=== Section Start ===

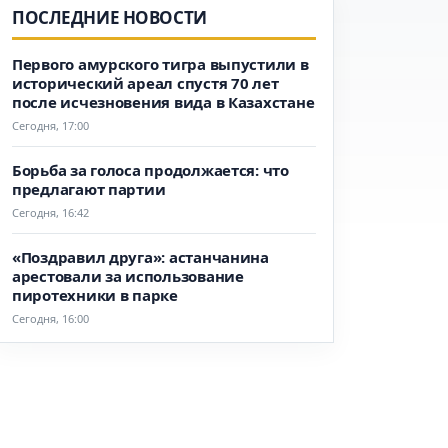
ПОСЛЕДНИЕ НОВОСТИ
Первого амурского тигра выпустили в
исторический ареал спустя 70 лет
после исчезновения вида в Казахстане
Сегодня, 17:00
Борьба за голоса продолжается: что
предлагают партии
Сегодня, 16:42
«Поздравил друга»: астанчанина
арестовали за использование
пиротехники в парке
Сегодня, 16:00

=== Section End ===

### PROBLEM
Look above for the line containing "после исчезновения вида в Казахстане", then transcribe it and all lines after it through the last, exactly and with nothing else.

### WRITTEN SOLUTION
после исчезновения вида в Казахстане
Сегодня, 17:00
Борьба за голоса продолжается: что
предлагают партии
Сегодня, 16:42
«Поздравил друга»: астанчанина
арестовали за использование
пиротехники в парке
Сегодня, 16:00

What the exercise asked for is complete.